Это было первое, что мы говорили друг другу каждое утро.
— Я тоже тебя люблю, — ответил я.
Ее рука стала более настойчивой. Но там ничего не было. Я мог прочитать ее растущее замешательство по движениям ее пальцев, по тому, как они вращали, тянули, снимали кожу, дергали. Знакомые движения, которые ждали обычного отклика.
— Но он не любит меня, — сказала она.
— Он любит, — уверил я, гладя ее волосы.
Другая моя рука лежала на дневнике, под подушкой. Его коричневая кожаная обложка на ощупь была гладкой и теплой. Я подавил желание откинуть подушку, служившую ему укрытием, и погрузиться в него.
Выждав несколько минут, я поцеловал ее в щеку и спустил голые ноги с кровати. Я вытащил мои лунгхи из-под одеяла и обернул вокруг пояса.
— Возвращайся, — прошептала она. — Позволь мне показать его настоящее место в мире.
— Мне нужно в туалет, — сказал я и вышел из комнаты, деревянные половицы скрипели под моими ногами по пути к верхней террасе. Я постоял на краю клумбы, где не росло цветов, и помочился на корни моего любимого серебряного дуба — теперь он был выше меня — глядя на просыпающуюся долину.

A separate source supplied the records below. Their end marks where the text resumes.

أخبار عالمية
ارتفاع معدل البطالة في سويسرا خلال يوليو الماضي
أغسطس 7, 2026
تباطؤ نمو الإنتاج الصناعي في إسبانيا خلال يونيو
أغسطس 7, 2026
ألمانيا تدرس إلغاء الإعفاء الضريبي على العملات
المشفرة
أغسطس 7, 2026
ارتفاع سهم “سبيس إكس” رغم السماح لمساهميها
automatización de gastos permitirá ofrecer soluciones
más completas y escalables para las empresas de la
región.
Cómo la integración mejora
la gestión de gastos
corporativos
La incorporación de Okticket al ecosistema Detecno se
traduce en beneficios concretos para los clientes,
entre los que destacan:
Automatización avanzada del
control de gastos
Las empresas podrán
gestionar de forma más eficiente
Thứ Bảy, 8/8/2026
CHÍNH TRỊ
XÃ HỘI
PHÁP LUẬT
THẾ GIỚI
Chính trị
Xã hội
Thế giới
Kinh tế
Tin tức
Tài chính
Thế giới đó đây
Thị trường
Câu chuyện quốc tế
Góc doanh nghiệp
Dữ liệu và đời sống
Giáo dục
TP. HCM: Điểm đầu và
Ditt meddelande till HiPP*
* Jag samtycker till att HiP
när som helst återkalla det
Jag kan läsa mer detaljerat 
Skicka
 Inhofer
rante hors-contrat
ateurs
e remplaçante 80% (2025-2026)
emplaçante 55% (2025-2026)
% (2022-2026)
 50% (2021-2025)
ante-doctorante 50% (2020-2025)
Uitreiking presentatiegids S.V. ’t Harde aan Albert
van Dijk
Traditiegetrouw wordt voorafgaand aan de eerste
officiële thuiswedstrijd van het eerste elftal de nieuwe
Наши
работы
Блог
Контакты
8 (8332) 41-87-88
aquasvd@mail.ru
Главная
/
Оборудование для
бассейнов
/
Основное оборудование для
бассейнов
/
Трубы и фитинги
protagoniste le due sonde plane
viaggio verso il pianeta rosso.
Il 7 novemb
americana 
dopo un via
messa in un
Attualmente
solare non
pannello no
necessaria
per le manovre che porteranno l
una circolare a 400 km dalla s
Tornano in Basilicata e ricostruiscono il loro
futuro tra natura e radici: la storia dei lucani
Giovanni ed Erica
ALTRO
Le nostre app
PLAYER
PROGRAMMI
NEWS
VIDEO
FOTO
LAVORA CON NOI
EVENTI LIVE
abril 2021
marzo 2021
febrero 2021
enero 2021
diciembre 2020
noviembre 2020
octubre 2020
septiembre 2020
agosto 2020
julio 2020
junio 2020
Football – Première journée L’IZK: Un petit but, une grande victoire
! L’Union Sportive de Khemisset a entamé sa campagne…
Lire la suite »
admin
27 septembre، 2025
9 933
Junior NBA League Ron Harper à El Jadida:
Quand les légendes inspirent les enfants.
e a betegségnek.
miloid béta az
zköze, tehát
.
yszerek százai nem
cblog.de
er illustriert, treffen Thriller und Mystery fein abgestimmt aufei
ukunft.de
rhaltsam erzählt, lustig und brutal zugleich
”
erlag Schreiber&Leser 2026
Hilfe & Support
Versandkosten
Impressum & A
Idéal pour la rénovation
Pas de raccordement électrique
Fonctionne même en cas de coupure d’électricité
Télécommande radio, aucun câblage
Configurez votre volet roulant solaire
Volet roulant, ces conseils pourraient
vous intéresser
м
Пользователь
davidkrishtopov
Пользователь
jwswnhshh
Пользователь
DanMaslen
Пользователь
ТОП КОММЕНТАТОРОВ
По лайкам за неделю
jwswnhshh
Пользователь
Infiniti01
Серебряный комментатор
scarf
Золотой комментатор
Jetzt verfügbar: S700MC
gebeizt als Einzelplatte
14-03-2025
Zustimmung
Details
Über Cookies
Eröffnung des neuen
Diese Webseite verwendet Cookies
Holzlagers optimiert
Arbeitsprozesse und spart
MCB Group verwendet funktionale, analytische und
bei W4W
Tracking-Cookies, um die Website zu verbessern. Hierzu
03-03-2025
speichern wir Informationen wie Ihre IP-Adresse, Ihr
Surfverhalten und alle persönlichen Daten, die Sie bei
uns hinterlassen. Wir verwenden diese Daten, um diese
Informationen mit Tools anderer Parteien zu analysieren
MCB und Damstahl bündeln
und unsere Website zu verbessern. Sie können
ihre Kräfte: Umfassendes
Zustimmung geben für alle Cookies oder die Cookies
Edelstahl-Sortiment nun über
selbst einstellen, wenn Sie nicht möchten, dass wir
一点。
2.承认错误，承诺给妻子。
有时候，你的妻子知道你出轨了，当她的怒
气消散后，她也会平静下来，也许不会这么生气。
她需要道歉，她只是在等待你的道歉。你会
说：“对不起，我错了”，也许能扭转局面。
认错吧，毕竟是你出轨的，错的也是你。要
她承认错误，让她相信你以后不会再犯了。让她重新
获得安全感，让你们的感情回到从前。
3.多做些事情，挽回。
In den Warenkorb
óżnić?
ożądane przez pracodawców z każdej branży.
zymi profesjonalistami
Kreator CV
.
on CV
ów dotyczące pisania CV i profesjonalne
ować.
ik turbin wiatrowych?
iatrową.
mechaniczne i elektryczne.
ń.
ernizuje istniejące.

Автобусы и грузовики уже переезжали через горы, переключая передачи. Раздался скрипучий, пронзительный вой, который говорил о том, что еще один старый перевозчик преодолел новый поворот дороги. Внизу, на рыночной площади Джеоликоте — чтобы попасть туда, нужно было переречь долину, — в магазинах появились первые признаки движения, люди начали зажигать очаги. На трассе № 1 (от развилки, у подножия горы, одна дорога идет к Найниталу, а другая — в Алмору мимо нас) было все еще тихо. Только какой-нибудь случайный «Марути» медленно поднимался от долины Джеоликоте, недолго медлил у развилки, затем поворачивал на Найнитал или неспешно ехал в нашу сторону.